El zurdo no necesitó más para replicar al agresor debidamente. Su piedra fue a dar en el suelo, lejos del objetivo. El adversario respondió con un guijarro que alcanzó a Aliocha en un hombro. A pesar de que el chiquillo estaba a treinta pasos de distancia, se veía que llevaba llenos de piedras los bolsillos de su gabán.
–Le ha tirado a usted porque usted es un Karamazov –dijeron los del grupo echándose a reír—. ¡Todos a la vez! ¡Fuego!
Volaron seis piedras al mismo tiempo. Alcanzado en la cabeza por una de ellas, el chiquillo cayó, pero se levantó al punto y respondió furiosamente. El bombardeo fue continuo por ambas partes. Casi todos los del grupo llevaban también los bolsillos llenos de piedras.
–¿No os da vergüenza, muchachos? —exclamó Aliocha—. ¡Seis contra uno! Lo vais a matar.
Y corrió a situarse delante del grupo, exponiéndose a los proyectiles, con objeto de proteger al muchacho del otro lado del río. Tres o cuatro suspendieron el combate momentáneamente.
–¡Es él quien ha empezado! —gritó agriamente el chico que llevaba una blusa roja—. Hace un rato, cuando estábamos en clase, ha herido a Krasotkine con un cortaplumas. Le ha hecho sangre. Krasotkine no ha querido decírselo al profesor. Hay que darle una paliza.
–¿Por qué, si a vosotros no os ha hecho nada?

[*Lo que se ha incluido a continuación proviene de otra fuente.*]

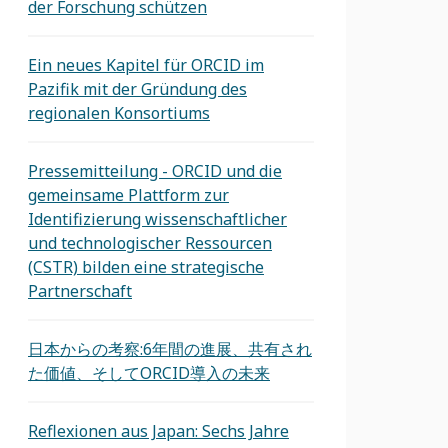
der Forschung schützen
Ein neues Kapitel für ORCID im
Pazifik mit der Gründung des
regionalen Konsortiums
Pressemitteilung - ORCID und die
gemeinsame Plattform zur
Identifizierung wissenschaftlicher
und technologischer Ressourcen
(CSTR) bilden eine strategische
Partnerschaft
日本からの考察:6年間の進展、共有され
た価値、そしてORCID導入の未来
Reflexionen aus Japan: Sechs Jahre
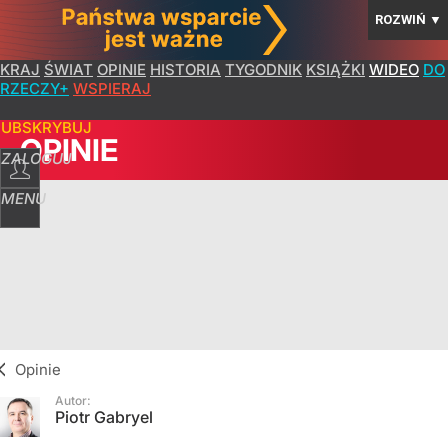
ROZWIŃ
▼
KRAJ
ŚWIAT
OPINIE
HISTORIA
TYGODNIK
KSIĄŻKI
WIDEO
DO
RZECZY+
WSPIERAJ
SUBSKRYBUJ
OPINIE
ZALOGUJ
MENU
Opinie
Autor:
Piotr Gabryel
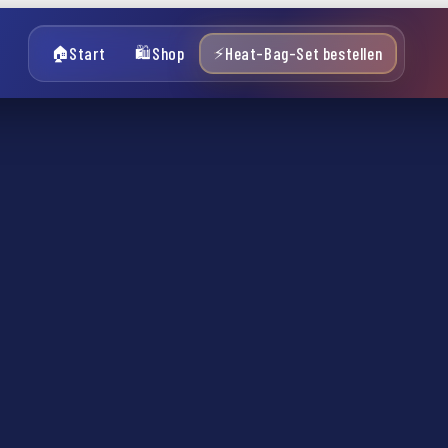
Start
Shop
Heat-Bag-Set bestellen
🏠
🛍️
⚡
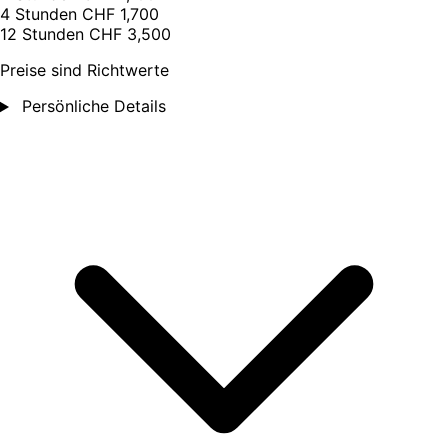
4 Stunden
CHF 1,700
12 Stunden
CHF 3,500
Preise sind Richtwerte
Persönliche Details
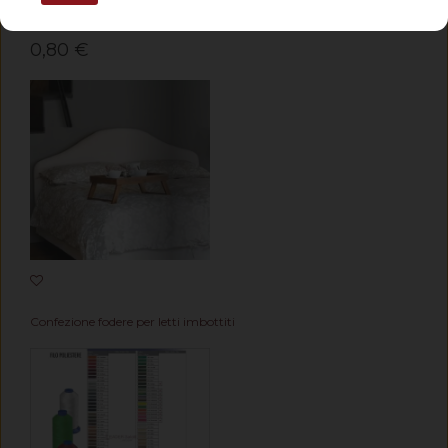
Cerniera a taglio per cuscini divani a misura con cursore.
0,80 €
Confezione fodere per letti imbottiti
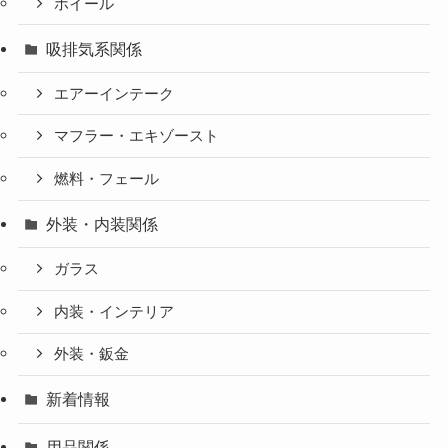
ホイール
吸排気系関係
エアーインテーク
マフラー・エキゾースト
燃料・フェール
外装・内装関係
ガラス
内装・インテリア
外装・鈑金
新着情報
用品関係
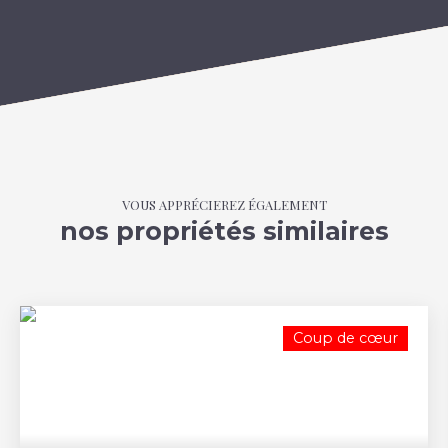
VOUS APPRÉCIEREZ ÉGALEMENT
nos propriétés similaires
Coup de cœur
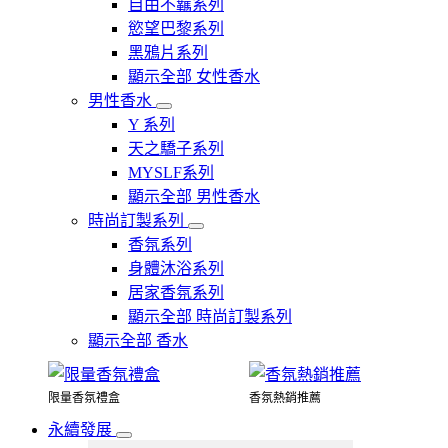
自由不羈系列
慾望巴黎系列
黑鴉片系列
顯示全部 女性香水
男性香水
Y 系列
天之驕子系列
MYSLF系列
顯示全部 男性香水
時尚訂製系列
香氛系列
身體沐浴系列
居家香氛系列
顯示全部 時尚訂製系列
顯示全部 香水
限量香氛禮盒
香氛熱銷推薦
永續發展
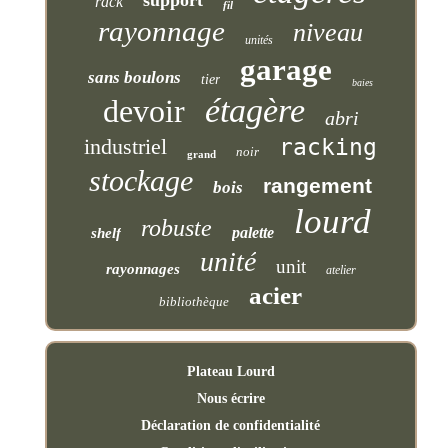
rack
fil
rayonnage
niveau
unités
garage
sans boulons
tier
baies
étagère
devoir
abri
industriel
racking
noir
grand
stockage
rangement
bois
lourd
robuste
palette
shelf
unité
unit
rayonnages
atelier
acier
bibliothèque
Plateau Lourd
Nous écrire
Déclaration de confidentialité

–Además, le ha dado a usted una pedrada en el hombro —gritó uno de los niños—. Ahora le está mirando a usted para tirarle una piedra. ¡Hula! Todos contra él. ¡No falles, Smurov!

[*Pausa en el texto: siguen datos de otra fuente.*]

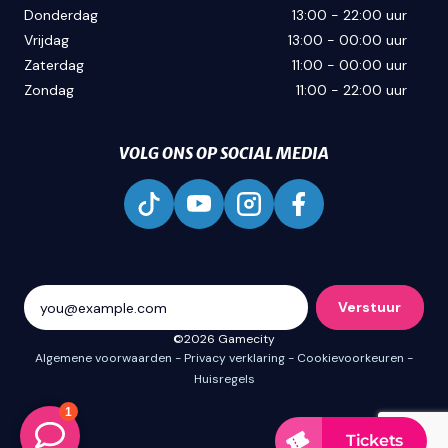
Donderdag
13:00 - 22:00 uur
Vrijdag
13:00 - 00:00 uur
Zaterdag
11:00 - 00:00 uur
Zondag
11:00 - 22:00 uur
VOLG ONS OP SOCIAL MEDIA
Verstuur
©2026 Gamecity
Algemene voorwaarden
Privacy verklaring
Cookievoorkeuren
Huisregels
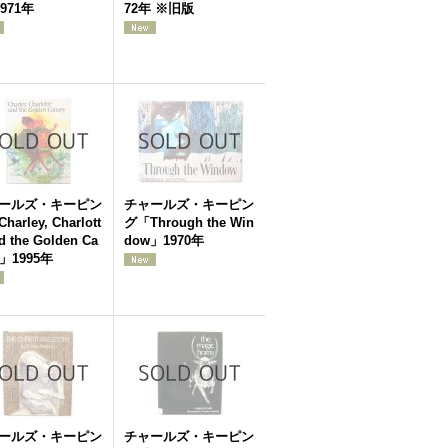
971年
72年 ※旧版
ールズ・キーピン
チャールズ・キーピン
arley, Charlott
グ「Through the Win
d the Golden Ca
dow」1970年
y」1995年
ールズ・キーピン
チャールズ・キーピン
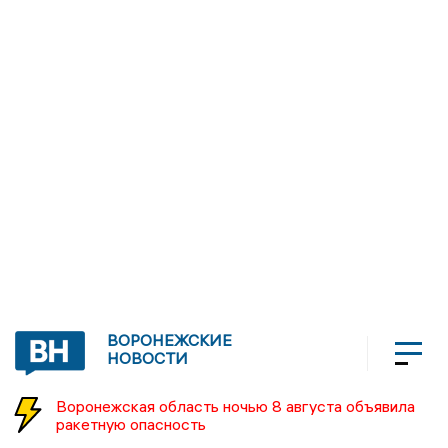
ВОРОНЕЖСКИЕ
НОВОСТИ
Воронежская область ночью 8 августа объявила
ракетную опасность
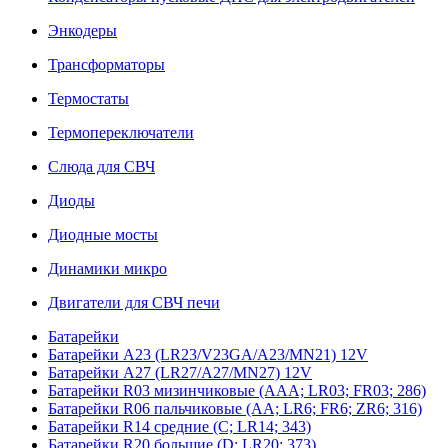
Энкодеры
Трансформаторы
Термостаты
Термопереключатели
Слюда для СВЧ
Диоды
Диодные мосты
Динамики микро
Двигатели для СВЧ печи
Батарейки
Батарейки A23 (LR23/V23GA/A23/MN21) 12V
Батарейки A27 (LR27/A27/MN27) 12V
Батарейки R03 мизинчиковые (AAA; LR03; FR03; 286)
Батарейки R06 пальчиковые (AA; LR6; FR6; ZR6; 316)
Батарейки R14 средние (C; LR14; 343)
Батарейки R20 большие (D; LR20; 373)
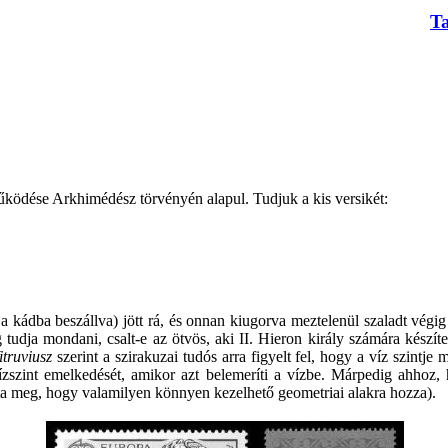
T
űködése Arkhimédész törvényén alapul. Tudjuk a kis versikét:
 kádba beszállva) jött rá, és onnan kiugorva meztelenül szaladt végi
dja mondani, csalt-e az ötvös, aki II. Hieron király számára készíte
itruviusz
szerint a szirakuzai tudós arra figyelt fel, hogy a víz szintj
vízszint emelkedését, amikor azt belemeríti a vízbe. Márpedig ahhoz, 
tta meg, hogy valamilyen könnyen kezelhető geometriai alakra hozza).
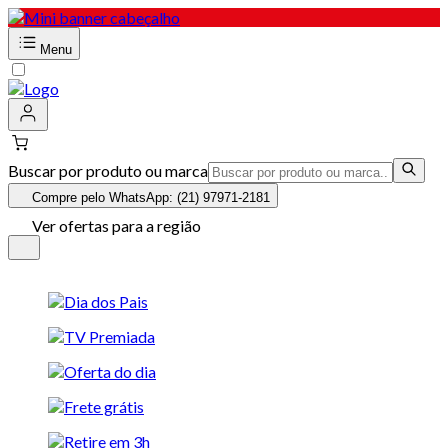
Menu
Buscar por produto ou marca
Compre pelo WhatsApp: (21) 97971-2181
Ver ofertas para a região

El bombardeo se reanudó, esta vez implacable. El combatiente solitario recibió una pedrada en el pecho. Lanzó un grito, se echó a llorar y huyó cuesta arriba, hacia la calle de San Miguel. Uno del grupo gritó:
–¡«Barbas de Estropajo» ha tenido miedo y ha echado a correr!
–Usted no sabe, Karamazov, lo traidor que es. Matarlo sería poco.
–¿Es un soplón?
Los chicos cambiaron miradas burlonas.
–Si va usted por la calle de San Miguel —continuó el mismo muchacho—, atrápelo. Mire: se ha parado y le está mirando. Le espera.

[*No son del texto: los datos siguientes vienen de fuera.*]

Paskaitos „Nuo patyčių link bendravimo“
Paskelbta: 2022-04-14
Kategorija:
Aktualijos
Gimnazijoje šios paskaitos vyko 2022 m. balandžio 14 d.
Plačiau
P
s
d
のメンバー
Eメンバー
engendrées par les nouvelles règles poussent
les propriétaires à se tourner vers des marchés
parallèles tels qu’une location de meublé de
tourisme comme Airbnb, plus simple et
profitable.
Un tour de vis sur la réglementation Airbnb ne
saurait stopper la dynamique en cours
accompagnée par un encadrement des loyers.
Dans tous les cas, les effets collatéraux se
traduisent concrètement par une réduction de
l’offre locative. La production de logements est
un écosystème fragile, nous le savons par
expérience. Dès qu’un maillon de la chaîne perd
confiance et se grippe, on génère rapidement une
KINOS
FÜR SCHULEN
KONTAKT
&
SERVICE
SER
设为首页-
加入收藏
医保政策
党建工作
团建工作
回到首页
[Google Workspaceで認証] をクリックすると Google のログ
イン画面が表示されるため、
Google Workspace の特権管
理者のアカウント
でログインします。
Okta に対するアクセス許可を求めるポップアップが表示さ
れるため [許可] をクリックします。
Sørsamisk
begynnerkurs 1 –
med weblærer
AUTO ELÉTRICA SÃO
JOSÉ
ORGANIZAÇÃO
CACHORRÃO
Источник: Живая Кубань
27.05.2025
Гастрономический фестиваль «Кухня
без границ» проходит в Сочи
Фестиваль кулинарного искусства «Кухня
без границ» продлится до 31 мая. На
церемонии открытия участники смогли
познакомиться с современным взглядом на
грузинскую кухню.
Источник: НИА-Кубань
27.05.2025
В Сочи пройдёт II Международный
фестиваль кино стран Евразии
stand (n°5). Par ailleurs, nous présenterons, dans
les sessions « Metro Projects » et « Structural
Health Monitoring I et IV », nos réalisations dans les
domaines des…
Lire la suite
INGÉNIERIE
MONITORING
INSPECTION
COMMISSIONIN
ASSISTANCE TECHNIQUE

–Sí, le está mirando —dijeron los demás.
–Pregúntele si le gustan los estropajos de cáñamo. No deje de preguntárselo.
Todos los chicos se echaron a reír. Aliocha se quedó mirándolos y los niños lo miraron a él.
–No vaya; le hará algo malo —dijo noblemente Smurov.
–Amigos míos, no le hablaré de estropajos de cáñamo, pues sin duda es lo que vosotros le decís para mortificarlo. Lo que haré es procurar enterarme por él mismo de por qué le odiáis tanto.
–¡Entérese, entérese! —gritaron los niños entre risas.
Aliocha cruzó el riachuelo por el puentecillo y subió la cuesta bordeando la empalizada, en direción al detestado colegial.
–¡Cuidado! —le gritó uno de los del grupo—. ¡Mire que no le teme! ¡Le atacará a traición como a Krasotkine!
El chico le esperaba sin moverse. Cuando llegó cerca de él, Aliocha se encontró ante un niño de nueve años, débil, endeble, de rostro ovalado, pálido y enjuto, cuyos ojos, oscuros y grandes, le miraban con odio. Llevaba un viejo abrigo que se le había quedado corto. Parte de sus brazos sobresalían de las mangas. En su pantalón, a la altura de la rodilla, había un gran remiendo, y en su zapato derecho, sobre el dedo pulgar, un agujero disimulado con tinta. Los bolsillos del abrigo reventaban de piedras. Aliocha se detuvo a dos pasos de él y le miró con expresión interrogadora. El rapaz, deduciendo de la mirada de Aliocha que éste no tenía intención de pegarle, se envalentonó y fue el primero en hablar.